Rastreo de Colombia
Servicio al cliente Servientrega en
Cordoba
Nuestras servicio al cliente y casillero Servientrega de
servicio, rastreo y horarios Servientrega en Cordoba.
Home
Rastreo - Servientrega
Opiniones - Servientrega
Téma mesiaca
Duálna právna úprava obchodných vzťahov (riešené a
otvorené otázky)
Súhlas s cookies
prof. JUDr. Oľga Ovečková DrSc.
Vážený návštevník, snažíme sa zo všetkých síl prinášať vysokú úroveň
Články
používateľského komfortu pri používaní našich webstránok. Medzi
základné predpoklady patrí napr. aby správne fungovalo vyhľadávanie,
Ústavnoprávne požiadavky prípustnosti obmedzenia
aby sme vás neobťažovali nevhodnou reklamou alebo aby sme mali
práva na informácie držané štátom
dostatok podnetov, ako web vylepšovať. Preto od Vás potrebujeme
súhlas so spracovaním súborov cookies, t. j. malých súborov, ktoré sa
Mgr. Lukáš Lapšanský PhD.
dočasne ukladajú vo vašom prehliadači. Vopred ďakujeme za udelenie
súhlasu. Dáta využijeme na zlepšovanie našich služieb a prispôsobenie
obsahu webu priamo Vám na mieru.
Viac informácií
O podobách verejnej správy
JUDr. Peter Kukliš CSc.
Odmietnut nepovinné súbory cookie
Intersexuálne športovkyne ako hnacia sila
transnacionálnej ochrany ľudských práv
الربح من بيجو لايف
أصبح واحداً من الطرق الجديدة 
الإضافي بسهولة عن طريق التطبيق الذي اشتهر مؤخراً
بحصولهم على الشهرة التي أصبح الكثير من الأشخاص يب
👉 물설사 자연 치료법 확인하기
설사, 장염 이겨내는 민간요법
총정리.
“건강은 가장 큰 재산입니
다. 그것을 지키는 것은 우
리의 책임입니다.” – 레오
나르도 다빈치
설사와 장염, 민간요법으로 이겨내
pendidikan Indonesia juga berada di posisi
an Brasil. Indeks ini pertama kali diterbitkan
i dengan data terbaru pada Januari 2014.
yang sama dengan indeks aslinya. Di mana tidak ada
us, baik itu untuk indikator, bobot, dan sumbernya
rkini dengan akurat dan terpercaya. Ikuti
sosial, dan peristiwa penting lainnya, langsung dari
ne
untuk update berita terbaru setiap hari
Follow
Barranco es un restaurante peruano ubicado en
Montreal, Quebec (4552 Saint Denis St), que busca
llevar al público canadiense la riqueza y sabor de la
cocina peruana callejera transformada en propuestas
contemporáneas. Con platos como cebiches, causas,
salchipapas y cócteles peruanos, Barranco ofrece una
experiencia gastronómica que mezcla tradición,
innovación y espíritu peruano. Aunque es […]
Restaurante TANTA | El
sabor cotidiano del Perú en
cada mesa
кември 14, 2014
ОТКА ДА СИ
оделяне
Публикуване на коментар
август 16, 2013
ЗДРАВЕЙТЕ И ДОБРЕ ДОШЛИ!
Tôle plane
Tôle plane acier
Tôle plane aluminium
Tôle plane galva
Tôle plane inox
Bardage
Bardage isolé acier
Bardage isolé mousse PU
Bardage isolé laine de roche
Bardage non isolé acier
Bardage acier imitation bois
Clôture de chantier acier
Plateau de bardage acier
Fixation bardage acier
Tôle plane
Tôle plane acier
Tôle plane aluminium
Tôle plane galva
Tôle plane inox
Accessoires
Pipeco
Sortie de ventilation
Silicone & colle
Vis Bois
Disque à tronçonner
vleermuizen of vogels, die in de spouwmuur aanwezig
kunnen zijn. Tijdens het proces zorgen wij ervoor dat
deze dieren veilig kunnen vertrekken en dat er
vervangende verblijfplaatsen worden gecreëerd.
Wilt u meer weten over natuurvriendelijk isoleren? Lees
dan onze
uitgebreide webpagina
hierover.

========

* **TASK ITEM**
Scan the entries above for the line containing "Opiniones - Servientrega", and copy it and all lines after it exactly, down to and including the line containing "JUDr. Peter Kukliš CSc.".

* **REPLY TO THE TASK**
Opiniones - Servientrega
Téma mesiaca
Duálna právna úprava obchodných vzťahov (riešené a
otvorené otázky)
Súhlas s cookies
prof. JUDr. Oľga Ovečková DrSc.
Vážený návštevník, snažíme sa zo všetkých síl prinášať vysokú úroveň
Články
používateľského komfortu pri používaní našich webstránok. Medzi
základné predpoklady patrí napr. aby správne fungovalo vyhľadávanie,
Ústavnoprávne požiadavky prípustnosti obmedzenia
aby sme vás neobťažovali nevhodnou reklamou alebo aby sme mali
práva na informácie držané štátom
dostatok podnetov, ako web vylepšovať. Preto od Vás potrebujeme
súhlas so spracovaním súborov cookies, t. j. malých súborov, ktoré sa
Mgr. Lukáš Lapšanský PhD.
dočasne ukladajú vo vašom prehliadači. Vopred ďakujeme za udelenie
súhlasu. Dáta využijeme na zlepšovanie našich služieb a prispôsobenie
obsahu webu priamo Vám na mieru.
Viac informácií
O podobách verejnej správy
JUDr. Peter Kukliš CSc.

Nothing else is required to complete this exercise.